Los ging es am Sonntag, 23. Juli, am Vereinsheim des RSG im Zimmerschlag in Böblingen. Gleich die erste Tagesetappe hatte es wirklich in sich. Es ging über den Schwarzwald in Rheintal. Dabei haben wir kaum Täler und Höhen ausgelassen… Der Tacho am Etappen-Ziel in Wyhl zeigte 193km. Das Wetter hat uns einerseits verwöhnt aber auch geschlaucht: Es hatte deutlich über 30°C im Schatten, und den hatten wir im Schwarzwald ab und zu über die ersten 120km, aber danach im Rheintal konnten wir voll die Sonne genießen. Das Apfelsaftschorle, bzw. Hefe-Weizen im Hotel hat geschmeckt…

Der zweite Tag hatte es kaum weniger in sich. Das Wetter blieb uns über die die gesamte Tour treu, und so ging es am zweiten Tag nach Frankreich. Obwohl nun Montag war, hielt sich der Verkehr in Grenzen, die Route war sehr gut gewählt, und führte uns 153km über die Vogesen. Landschaftlich reizvoll, und wie schon am Tag zuvor im Schwarzwald, ging es über jede Menge Anstiege und Abfahrten bis zum Tagesziel in Mirecourt.

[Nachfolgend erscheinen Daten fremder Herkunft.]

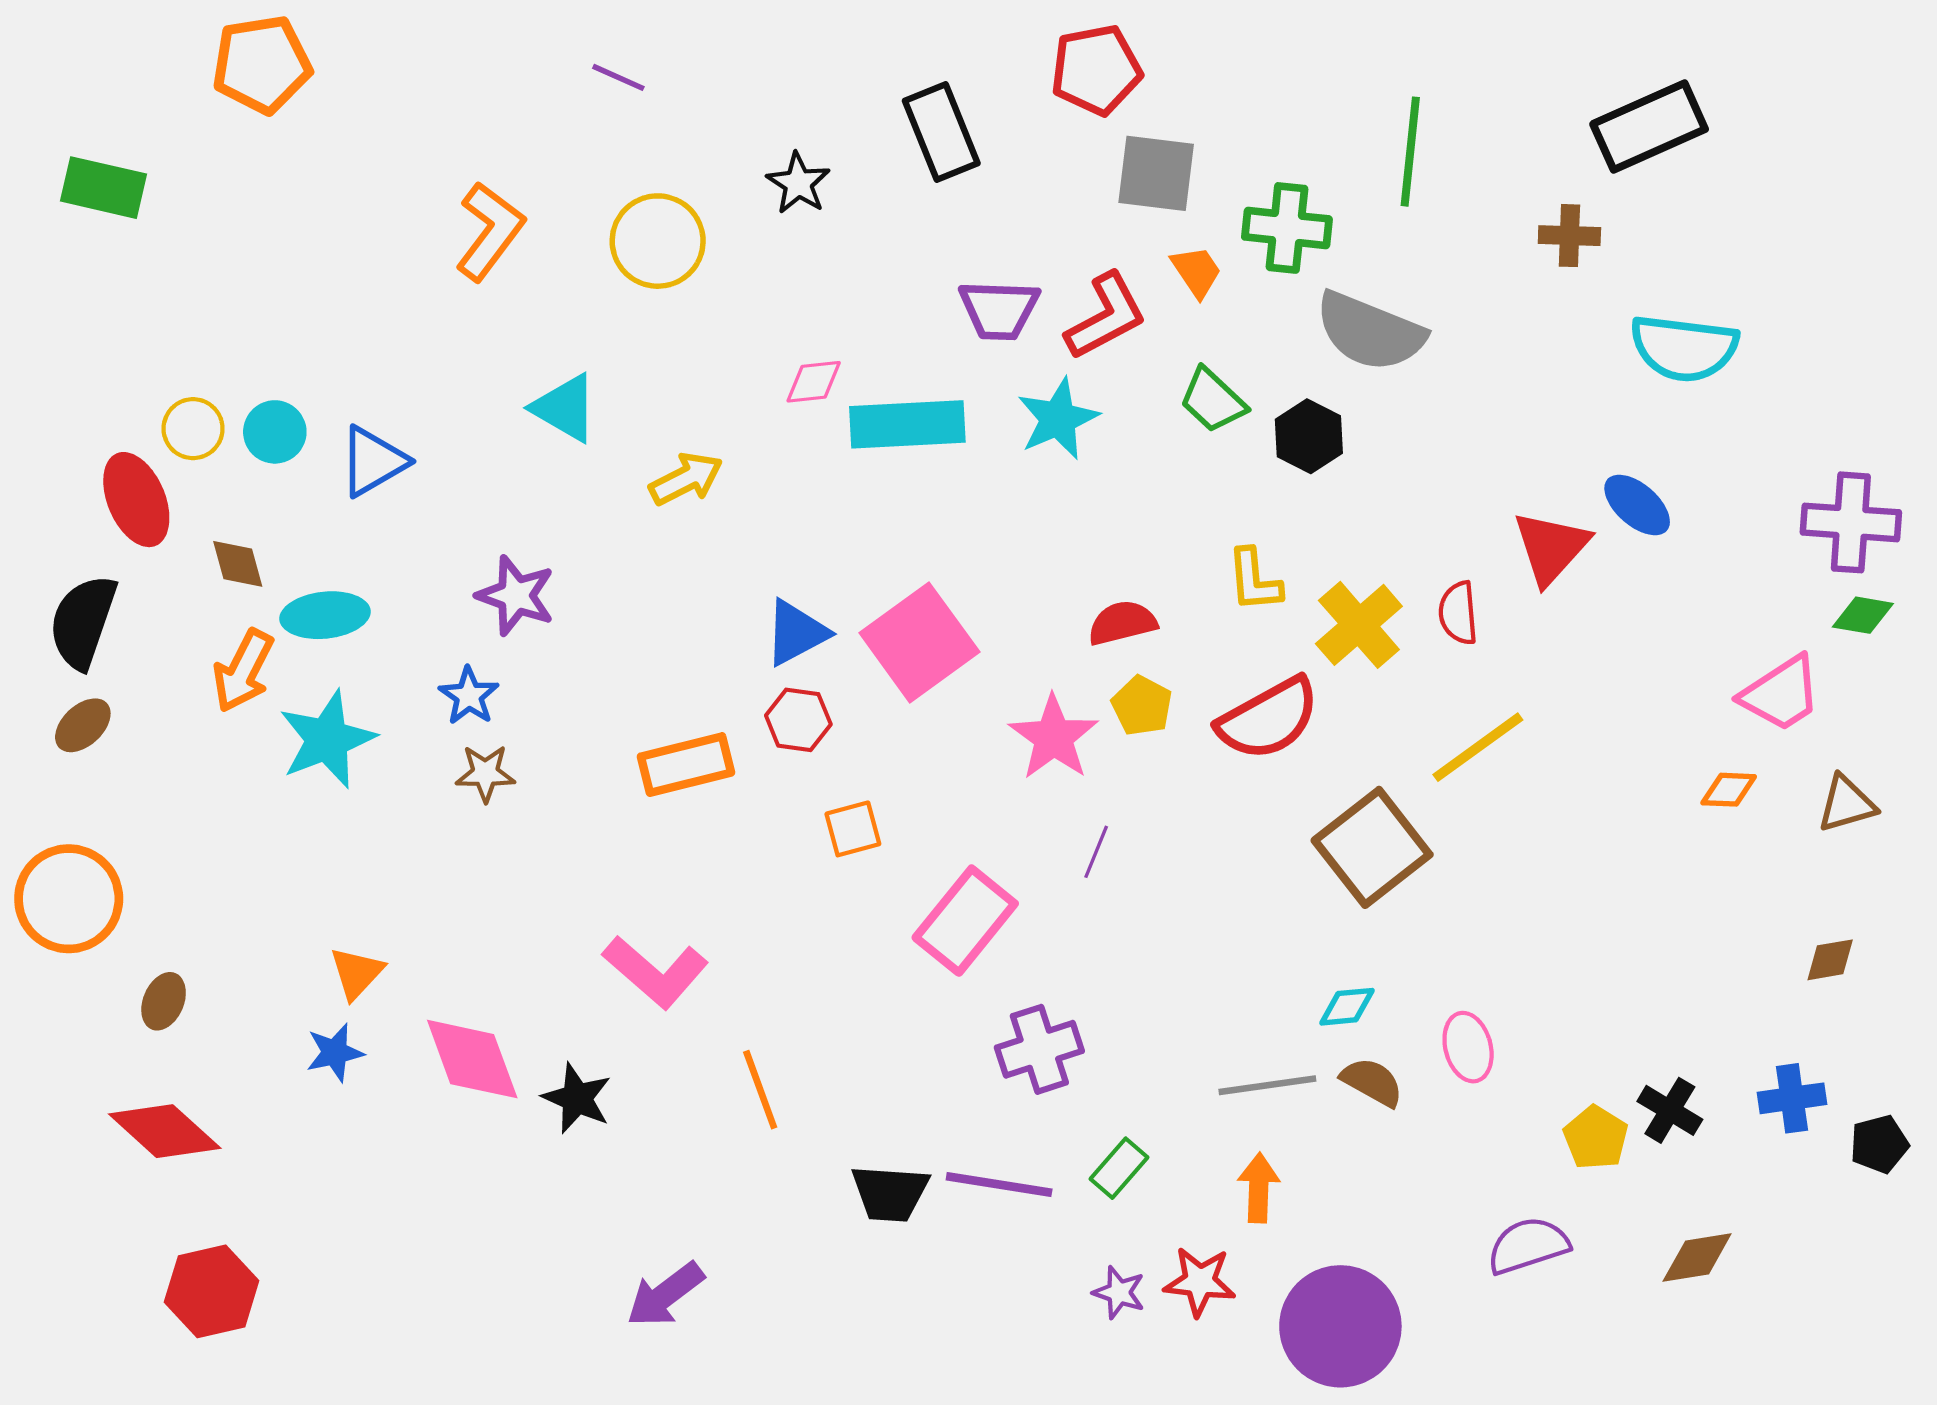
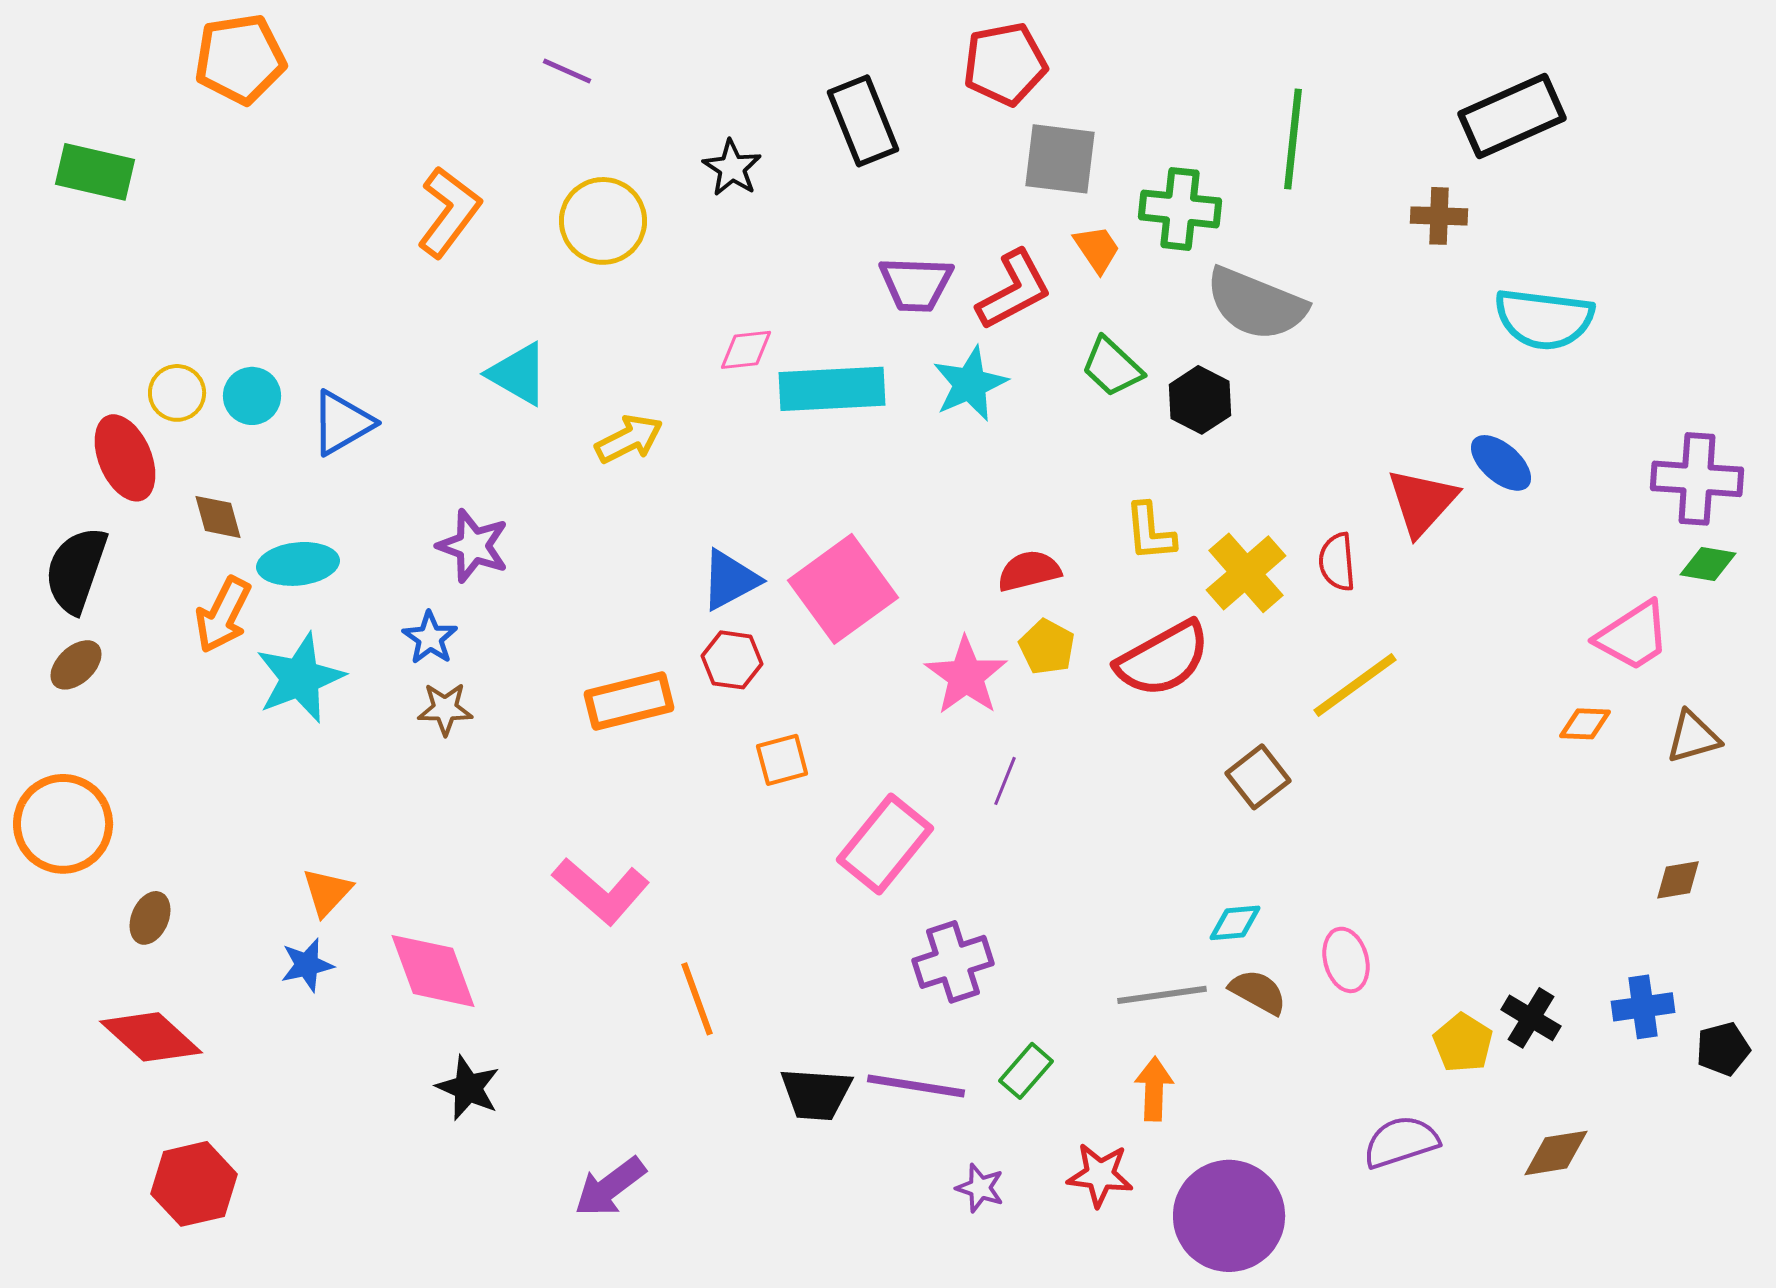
brown square: (1372, 847) -> (1258, 777), size x0.6
black star: (577, 1098) -> (468, 1088), moved
purple star: (1119, 1292) -> (980, 1188), moved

Die dritte Tagesetappe führte über 175km von Mirecourt nach Virty le Francois. Nach den beiden langen und schweren Etappen zuvor, war nun erhebliches Sitzfleisch nötig. Nach den Vogesen hatten wir nun deutlich weniger Schatten, bei 35°C kein Zuckerschlecken, auch wenn weniger Höhenmeter zu überwinden waren.

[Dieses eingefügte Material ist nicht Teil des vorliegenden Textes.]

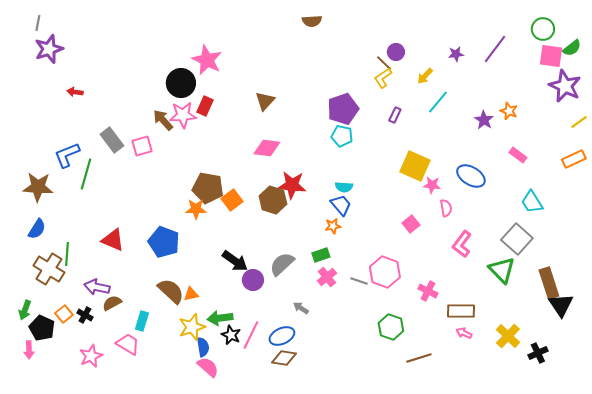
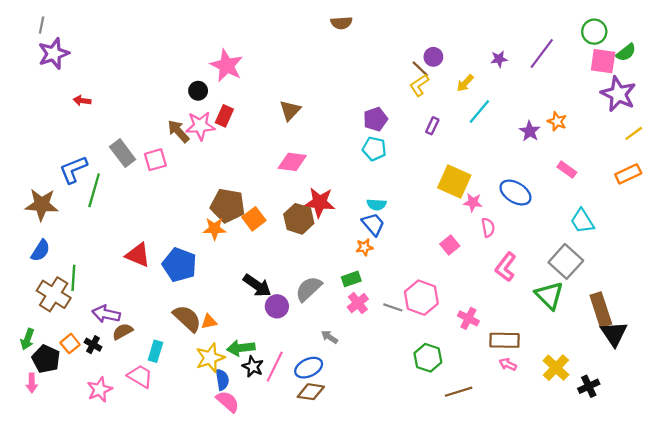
black circle: (181, 83) -> (198, 91), size x0.6
purple pentagon: (343, 109) -> (375, 119), size x0.7
red triangle: (113, 240) -> (138, 255), moved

Der Trend der dritten Etappe setzte sich am vierten Tag fort, die 156km von Virty le Francois nach La Ferte sous Jouarre führten uns durch die Champagne. Was sich reizvoll anhört, war es auch zum Teil. Die Fahrt durch die Weinberge war durchaus interessant. Jedoch hatten wir wieder ca. 35°C und in den Weinbergen hat es keine Bäume und damit keinen Schatten. Außerdem führen die Straßen durch die Weinberge ständig bergauf und bergab. Wir hatten am Abend eine ganz schöne Menge Höhenmeter in den Beinen. In unserer Heimat finden sich auch in kleineren Dörfern häufig Biergärten, in der Champagne konnten wir keine finden. Wein- oder Champagner-Verkostung bot sich aber auch nicht an, zum einen konnten wir am Weg nichts einschlägiges finden, außerdem vertragen sich solche Tröpfchen nicht gut mit dem Rennrad-Fahren bei Hitze. 😉

Damit blieb uns am fünften Tag noch eine Etappe „rund um Paris“, also in einem Bogen von Süden kommend östlich um Paris herum nach Pontoise. Zum Abschluss eine etwas kürzere Etappe von rund 110km.
Am nächsten Tag fand ein Empfang im Rathaus von Pontoise statt. Die Stadtverwaltung hat danach auch noch eine Stadtführung für uns organisiert, inklusive Führung durch Katakomben der Stadt.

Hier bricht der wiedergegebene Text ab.